Exercise material =
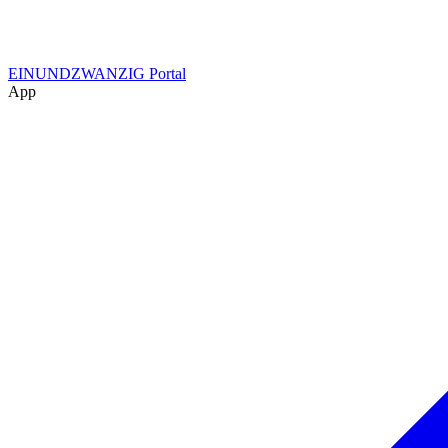
EINUNDZWANZIG Portal
App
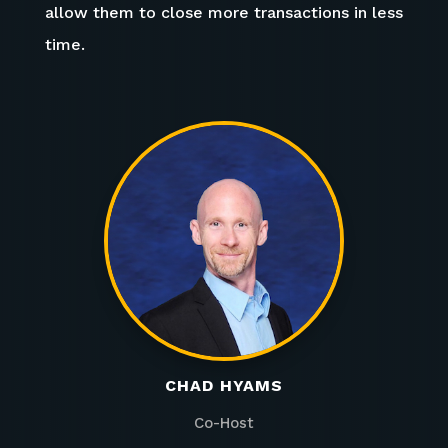
allow them to close more transactions in less
time.
CHAD HYAMS
Co-Host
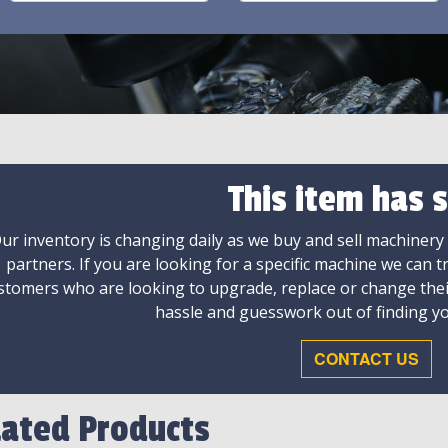
This item has s
ur inventory is changing daily as we buy and sell machinery
partners. If you are looking for a specific machine we can t
stomers who are looking to upgrade, replace or change the
hassle and guesswork out of finding yo
CONTACT US
lated Products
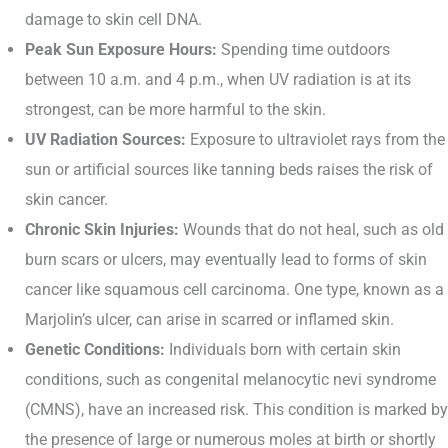
damage to skin cell DNA.
Peak Sun Exposure Hours:
Spending time outdoors
between 10 a.m. and 4 p.m., when UV radiation is at its
strongest, can be more harmful to the skin.
UV Radiation Sources:
Exposure to ultraviolet rays from the
sun or artificial sources like tanning beds raises the risk of
skin cancer.
Chronic Skin Injuries:
Wounds that do not heal, such as old
burn scars or ulcers, may eventually lead to forms of skin
cancer like squamous cell carcinoma. One type, known as a
Marjolin’s ulcer, can arise in scarred or inflamed skin.
Genetic Conditions:
Individuals born with certain skin
conditions, such as congenital melanocytic nevi syndrome
(CMNS), have an increased risk. This condition is marked by
the presence of large or numerous moles at birth or shortly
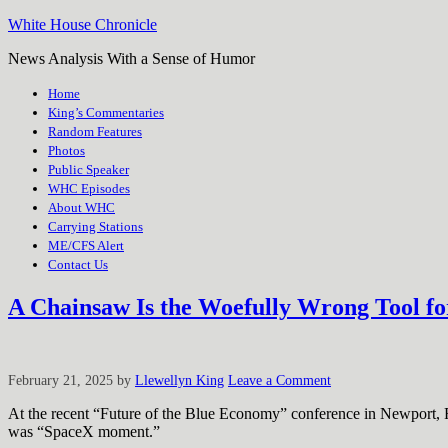
White House Chronicle
News Analysis With a Sense of Humor
Home
King’s Commentaries
Random Features
Photos
Public Speaker
WHC Episodes
About WHC
Carrying Stations
ME/CFS Alert
Contact Us
A Chainsaw Is the Woefully Wrong Tool 
February 21, 2025
by
Llewellyn King
Leave a Comment
At the recent “Future of the Blue Economy” conference in Newport, R
was “SpaceX moment.”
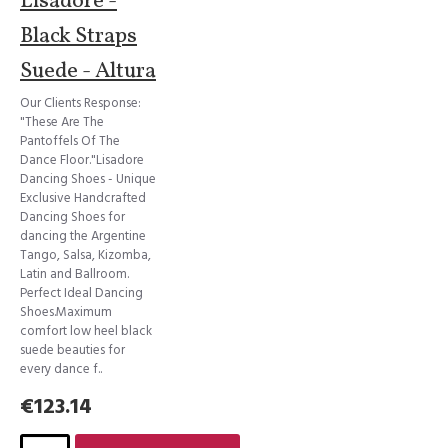
Lisadore -
Black Straps
Suede - Altura
Our Clients Response:
"These Are The
Pantoffels Of The
Dance Floor."Lisadore
Dancing Shoes - Unique
Exclusive Handcrafted
Dancing Shoes for
dancing the Argentine
Tango, Salsa, Kizomba,
Latin and Ballroom.
Perfect Ideal Dancing
Shoes.Maximum
comfort low heel black
suede beauties for
every dance f..
€123.14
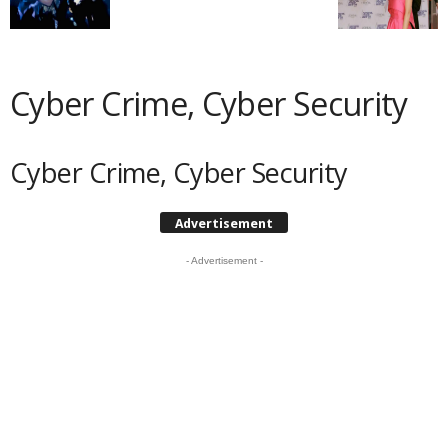
Cyber Crime, Cyber Security
Cyber Crime, Cyber Security
Advertisement
- Advertisement -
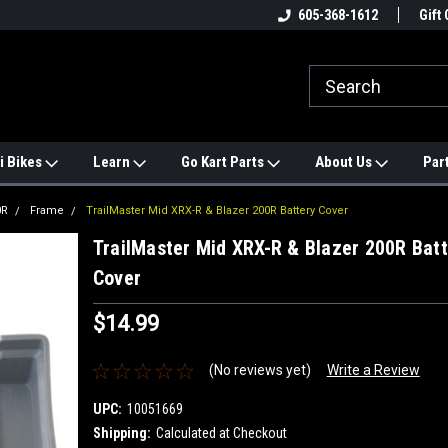
e
#1 ONLINE TRAILMASTER PARTS
605-368-1612
Find a Better Price?
Gift 
STORE
i Bikes
Learn
Go Kart Parts
About Us
Par
0R
Frame
TrailMaster Mid XRX-R & Blazer 200R Battery Cover
TrailMaster Mid XRX-R & Blazer 200R Batt
Cover
$14.99
(No reviews yet)
Write a Review
UPC:
10051669
Shipping:
Calculated at Checkout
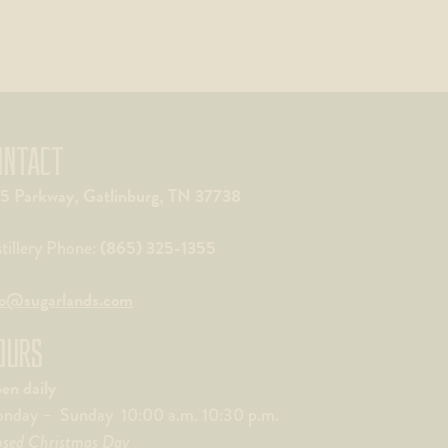
ONTACT
5 Parkway, Gatlinburg, TN 37738
(865) 325-1355
stillery Phone:
fo@sugarlands.com
OURS
en daily
nday – Sunday 10:00 a.m. 10:30 p.m.
osed Christmas Day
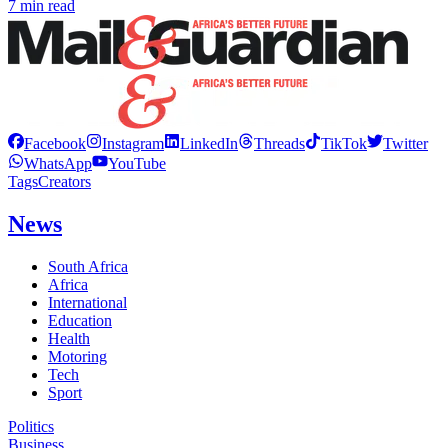
7 min read
Facebook
Instagram
LinkedIn
Threads
TikTok
Twitter
WhatsApp
YouTube
Tags
Creators
News
South Africa
Africa
International
Education
Health
Motoring
Tech
Sport
Politics
Business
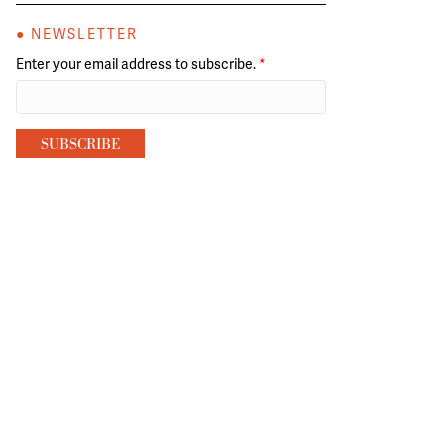
● NEWSLETTER
Enter your email address to subscribe.
*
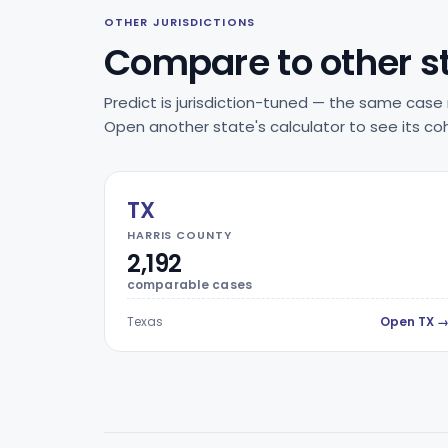
OTHER JURISDICTIONS
Compare to other s
Predict is jurisdiction-tuned — the same case 
Open another state's calculator to see its coh
TX
HARRIS COUNTY
2,192
comparable cases
Texas
Open TX 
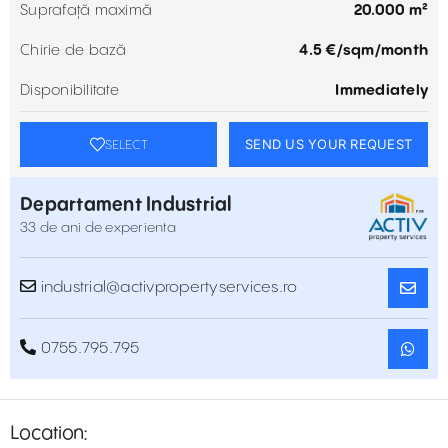
Suprafață maximă
20.000 m²
Chirie de bază
4.5 €/sqm/month
Disponibilitate
Immediately
SEND US YOUR REQUEST
SELECT
Departament Industrial
33 de ani de experienta
industrial@activpropertyservices.ro
0755.795.795
Location:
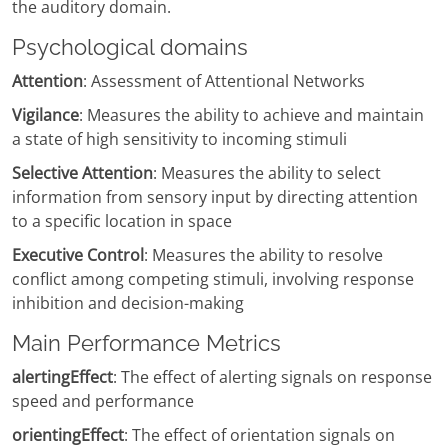
the auditory domain.
Psychological domains
Attention
: Assessment of Attentional Networks
Vigilance
: Measures the ability to achieve and maintain
a state of high sensitivity to incoming stimuli
Selective Attention
: Measures the ability to select
information from sensory input by directing attention
to a specific location in space
Executive Control
: Measures the ability to resolve
conflict among competing stimuli, involving response
inhibition and decision-making
Main Performance Metrics
alertingEffect
: The effect of alerting signals on response
speed and performance
orientingEffect
: The effect of orientation signals on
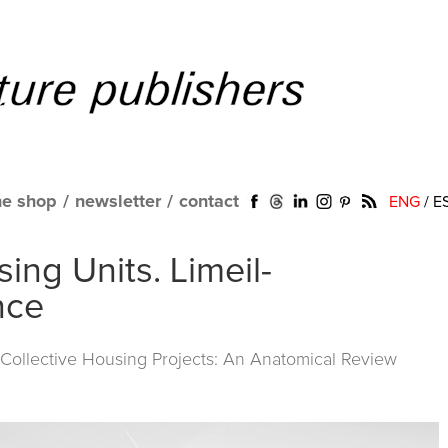
ne shop
/
newsletter
/
contact
ENG
/
E
ing Units. Limeil-
nce
ollective Housing Projects: An Anatomical Review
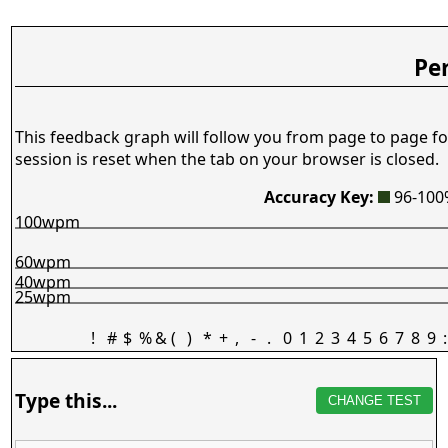
Pe
This feedback graph will follow you from page to page fo
session is reset when the tab on your browser is closed.
Accuracy Key:
96-10
100wpm
60wpm
40wpm
25wpm
!
#
$
%
&
(
)
*
+
,
-
.
0
1
2
3
4
5
6
7
8
9
:
Type this...
CHANGE TEST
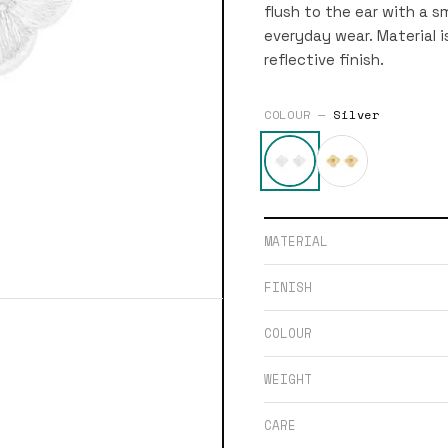
flush to the ear with a sm
everyday wear. Material is
reflective finish.
COLOUR —
Silver
MATERIAL
FINISH
COLOUR
WEIGHT
CARE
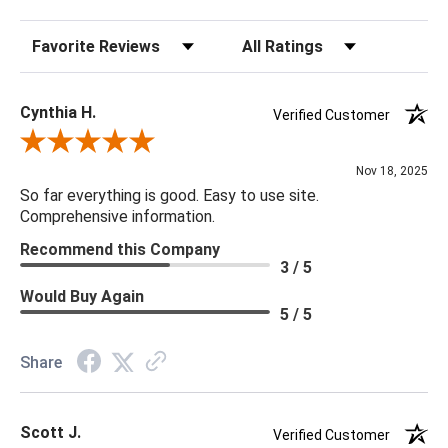
Sort Reviews
Filter Reviews by Rating
Cynthia H.
Verified Customer
Review By Cynthia H.
Nov 18, 2025
So far everything is good. Easy to use site.
Comprehensive information.
Recommend this Company
3 / 5
Would Buy Again
5 / 5
Share
Scott J.
Verified Customer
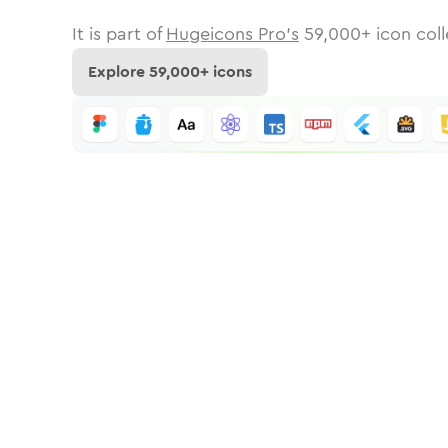
It is part of
Hugeicons Pro's
59,000
+ icon coll
Explore
59,000
+ icons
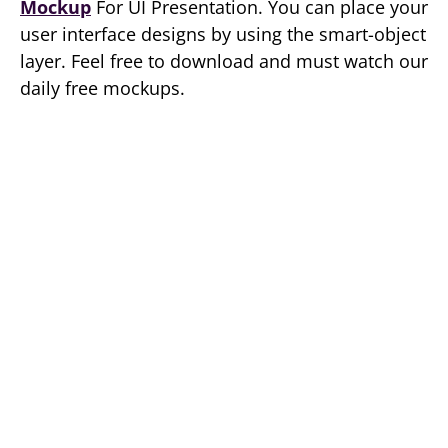
Mockup
For UI Presentation. You can place your
user interface designs by using the smart-object
layer. Feel free to download and must watch our
daily free mockups.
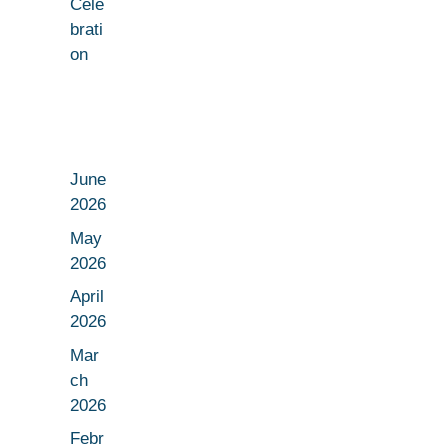
Cele
brati
on
June
2026
May
2026
April
2026
Mar
ch
2026
Febr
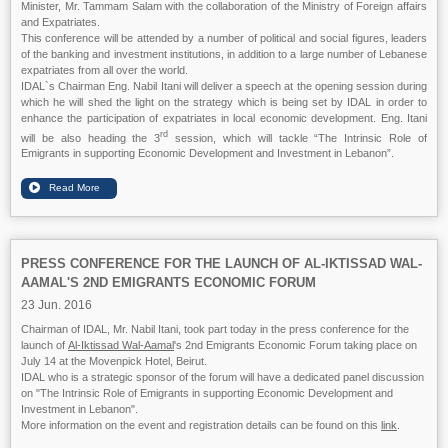
Minister, Mr. Tammam Salam with the collaboration of the Ministry of Foreign affairs
and Expatriates.
This conference will be attended by a number of political and social figures, leaders
of the banking and investment institutions, in addition to a large number of Lebanese
expatriates from all over the world.
IDAL`s Chairman Eng. Nabil Itani will deliver a speech at the opening session during
which he will shed the light on the strategy which is being set by IDAL in order to
enhance the participation of expatriates in local economic development. Eng. Itani
rd
will be also heading the 3
session, which will tackle “The Intrinsic Role of
Emigrants in supporting Economic Development and Investment in Lebanon”.
PRESS CONFERENCE FOR THE LAUNCH OF AL-IKTISSAD WAL-
AAMAL'S 2ND EMIGRANTS ECONOMIC FORUM
23 Jun. 2016
Chairman of IDAL, Mr. Nabil Itani, took part today in the press conference for the
launch of
Al-Iktissad Wal-Aamal
's 2nd Emigrants Economic Forum taking place on
July 14 at the Movenpick Hotel, Beirut.
IDAL who is a strategic sponsor of the forum will have a dedicated panel discussion
on "The Intrinsic Role of Emigrants in supporting Economic Development and
Investment in Lebanon".
More information on the event and registration details can be found on this
link
.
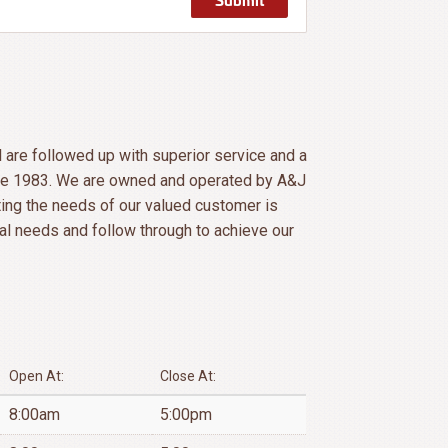
l are followed up with superior service and a
ince 1983. We are owned and operated by A&J
ing the needs of our valued customer is
al needs and follow through to achieve our
Open At:
Close At:
8:00am
5:00pm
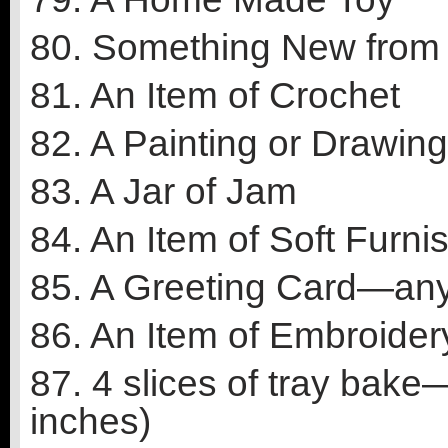
80. Something New from
81. An Item of Crochet
82. A Painting or Drawi
83. A Jar of Jam
84. An Item of Soft Furni
85. A Greeting Card—an
86. An Item of Embroider
87. 4 slices of tray bak
inches)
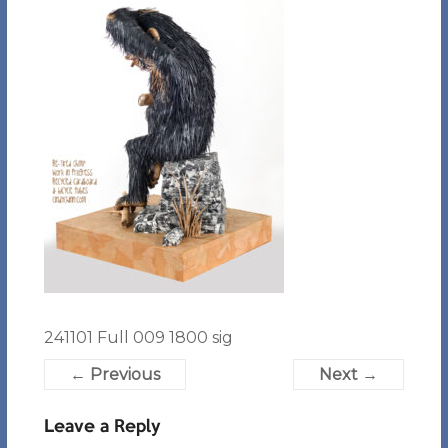
241101 Full 009 1800 sig
← Previous
Next →
Leave a Reply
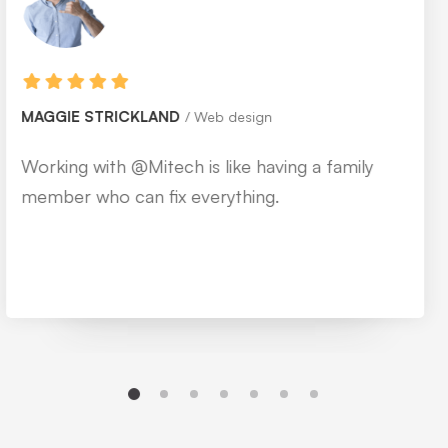
MONICA BLEWS
Web design
Working with @Mitech is like having a family
member who can fix everything.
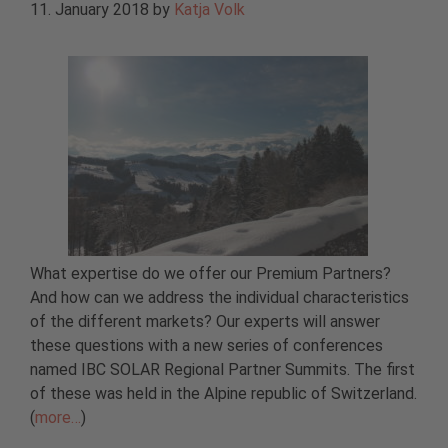
11. January 2018
by
Katja Volk
What expertise do we offer our Premium Partners?
And how can we address the individual characteristics
of the different markets? Our experts will answer
these questions with a new series of conferences
named IBC SOLAR Regional Partner Summits. The first
of these was held in the Alpine republic of Switzerland.
(
more…
)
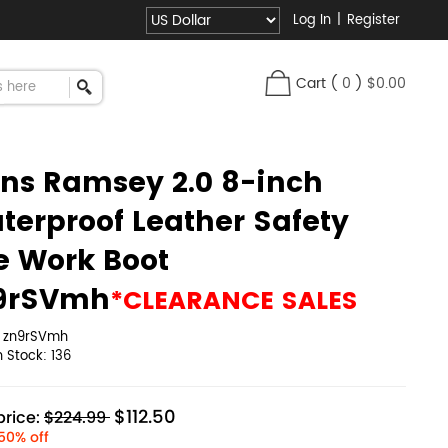
Log In
|
Register
Cart
(
0
)
$0.00
ns Ramsey 2.0 8-inch
terproof Leather Safety
e Work Boot
9rSVmh
*CLEARANCE SALES
:
zn9rSVmh
in Stock:
136
$112.50
rice:
$224.99
50% off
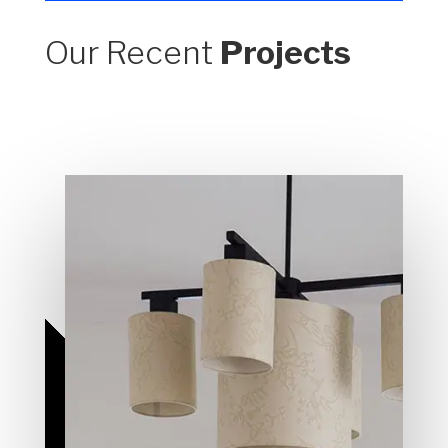
Our Recent
Projects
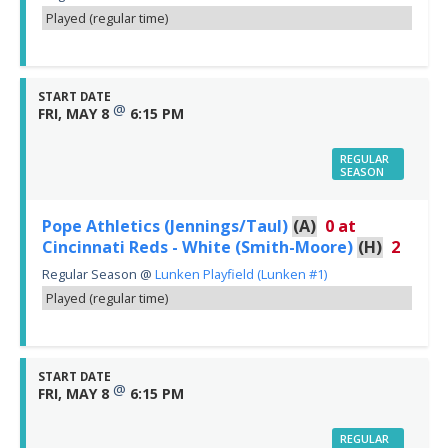
Played (regular time)
START DATE
@
FRI, MAY 8
6:15 PM
REGULAR
SEASON
Pope Athletics (Jennings/Taul)
(A)
0
at
Cincinnati Reds - White (Smith-Moore)
(H)
2
Regular Season
@
Lunken Playfield (Lunken #1)
Played (regular time)
START DATE
@
FRI, MAY 8
6:15 PM
REGULAR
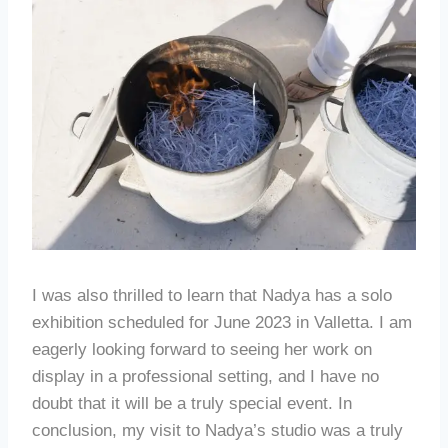
I was also thrilled to learn that Nadya has a solo
exhibition scheduled for June 2023 in Valletta. I am
eagerly looking forward to seeing her work on
display in a professional setting, and I have no
doubt that it will be a truly special event. In
conclusion, my visit to Nadya’s studio was a truly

About this task = With the pictures omitted, copy the entries above exactly from the line containing "conditions, such as" through the line containing "TrailMaster Mid XRX-R & Blazer 200R Battery", both lines included.

Exercise answer =
conditions, such as congenital melanocytic nevi syndrome
(CMNS), have an increased risk. This condition is marked by
the presence of large or numerous moles at birth or shortly
White House Chronicle
News Analysis With a Sense of Humor
Home
King’s Commentaries
Random Features
Photos
Public Speaker
WHC Episodes
About WHC
Carrying Stations
ME/CFS Alert
Contact Us
A Chainsaw Is the Woefully Wrong Tool 
February 21, 2025
by
Llewellyn King
Leave a Comment
At the recent “Future of the Blue Economy” conference in Newport, R
was “SpaceX moment.”
Lisadore -
Black Straps
Suede - Altura
Our Clients Response:
"These Are The
Pantoffels Of The
Dance Floor."Lisadore
Dancing Shoes - Unique
Exclusive Handcrafted
Dancing Shoes for
dancing the Argentine
Tango, Salsa, Kizomba,
Latin and Ballroom.
Perfect Ideal Dancing
Shoes.Maximum
comfort low heel black
suede beauties for
every dance f..
€123.14
Cyber Crime, Cyber Security
Cyber Crime, Cyber Security
Advertisement
- Advertisement -
e
#1 ONLINE TRAILMASTER PARTS
605-368-1612
Find a Better Price?
Gift 
STORE
i Bikes
Learn
Go Kart Parts
About Us
Par
0R
Frame
TrailMaster Mid XRX-R & Blazer 200R Battery Cover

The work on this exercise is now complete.